Alzheimer's Disease and Impaired APP Proteolysis

阿尔茨海默病和 APP 蛋白水解受损

• 批准号: 7140287
• 负责人: Warren C LADIGES
• 金额: $ 19.37万
• 依托单位: UNIVERSITY OF WASHINGTON
• 依托单位国家: 美国
• 财政年份: 2005
• 资助国家: 美国
• 起止时间: 2005-09-01 至 2007-08-31
• 项目状态: 已结题
• 来源: https://reporter.nih.gov/project-details/7140287
• 关键词: Alzheimer' s disease; amyloid proteins; aspartic endopeptidases; enzyme activity; family genetics; gene expression; gene mutation; genetic models; genetic screening; genetically modified animals; histology; laboratory mouse; model design /development; proteolysis; reporter genes

DESCRIPTION (provided by applicant): Familial Alzheimer's Disease (FAD) is a genetically heritable dominant disorder. Specific missense mutations that result in a single amino acid substitution in p-amyloid precursor protein (APR) have been linked with FAD. FAD mutations in APP cluster around two regions, the extracellular domain adjacent to the a- and (3-secretase sites, and within the intramembranous region adjacent to known y-secretase cleavage sites. The goal of this proposal is to study the effects of FAD mutations upon y-secretase mediated cleavage of APP in the brains of intact mice. The approach involves the development of a trarisgenic mouse model employing a y-secretase activity reporter system previously developed and validated in vitro. Using this screen in cell culture systems, we have demonstrated that FAD mutations result in a decrement in liberation of the APP carboxy-terminus resulting from APP cleavage. While this data is compelling, it remains to be tested whether decrements in y-secretase-mediated APP cleavage are a common effect of FAD mutations within intact brain. This project will test the hypothesis that FAD mutations decrease y-secretase- mediated proteolytic liberation of the carboxy-terminal fragment of APP from the membrane in brain under physiological conditions. The Specific Aims are: 1) Develop a transgenic reporter mouse model to assay y-secretase activity in vivo. Transgenic mouse lines will be developed expressing the APP-Ga!4VP16 activator under the control of the elongation factor 1 alpha (EF1a) promoter, and crossed with Gal4- luciferaseEGFP transgenic mice. Successful deployment of the genetic screening system, and the y-secretase dependency of the reporter output, will be validated by histological and reporter assay methods. 2) Compare y-secretase-mediated cleavage of wild-type and FAD mutant APP-Gal4VP16 using the transgenic reporter mouse model. FAD mutant APP-Gal4VP16 transgenic lines will be crossed with Gal4- luciferaseEGFP reporter mice, and comparative analysis of the reporter output of the wild-type and FAD mutants will be used to determine relative y-secretase activity in each set of transgenic: lines.

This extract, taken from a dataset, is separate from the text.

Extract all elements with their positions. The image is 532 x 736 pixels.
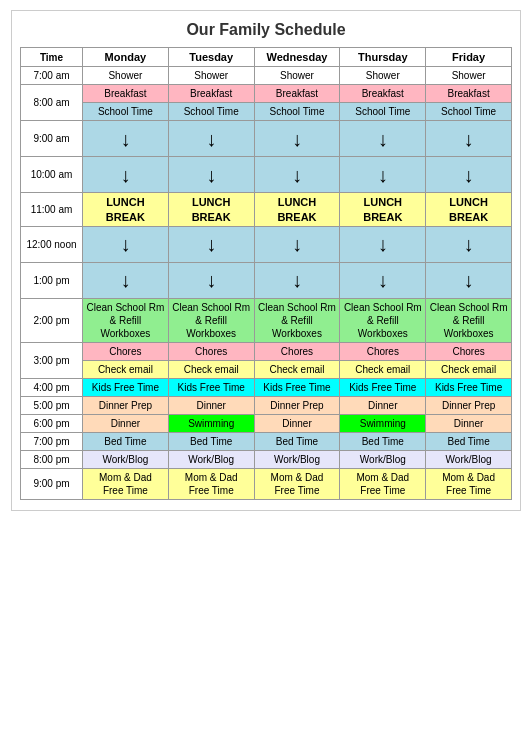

描述（由申请人提供）：家族性阿尔茨海默病（FAD）是一种遗传性显性疾病。导致 p-淀粉样前体蛋白 (APR) 中单个氨基酸取代的特定错义突变与 FAD 相关。 APP 中的 FAD 突变聚集在两个区域周围，即邻近 α 和 (3- 分泌酶位点的胞外结构域，以及邻近已知 y 分泌酶裂解位点的膜内区域。本提案的目的是研究 FAD 突变对完整小鼠大脑中 y 分泌酶介导的 APP 裂解的影响。该方法涉及培育转基因小鼠 该模型采用先前开发并在体外验证的 y-分泌酶活性报告系统。在细胞培养系统中使用此筛选，我们证明 FAD 突变会导致 APP 裂解导致 APP 羧基末端的释放减少。虽然这些数据令人信服，但 y-分泌酶介导的 APP 裂解的减少是否是完整大脑中 FAD 突变的常见影响仍有待测试。该项目将测试 假设FAD突变减少了生理条件下γ-分泌酶介导的APP羧基末端片段从脑膜的蛋白水解释放。具体目标是： 1) 开发转基因报告小鼠模型来测定体内γ-分泌酶活性。将开发在延伸因子1α(EF1a)启动子控制下表达APP-Gal 4VP16激活剂的转基因小鼠系，并与Gal4-荧光素酶EGFP转基因小鼠杂交。基因筛查系统的成功部署以及报告基因输出的 y-分泌酶依赖性将通过组织学和报告基因检测方法进行验证。 2) 使用转基因报告小鼠模型比较 y-分泌酶介导的野生型和 FAD 突变体 APP-Gal4VP16 的切割。 FAD突变体APP-Gal4VP16转基因系将与Gal4-荧光素酶EGFP报告小鼠杂交，并且野生型和FAD突变体的报告输出的比较分析将用于确定每组转基因系中的相对γ分泌酶活性。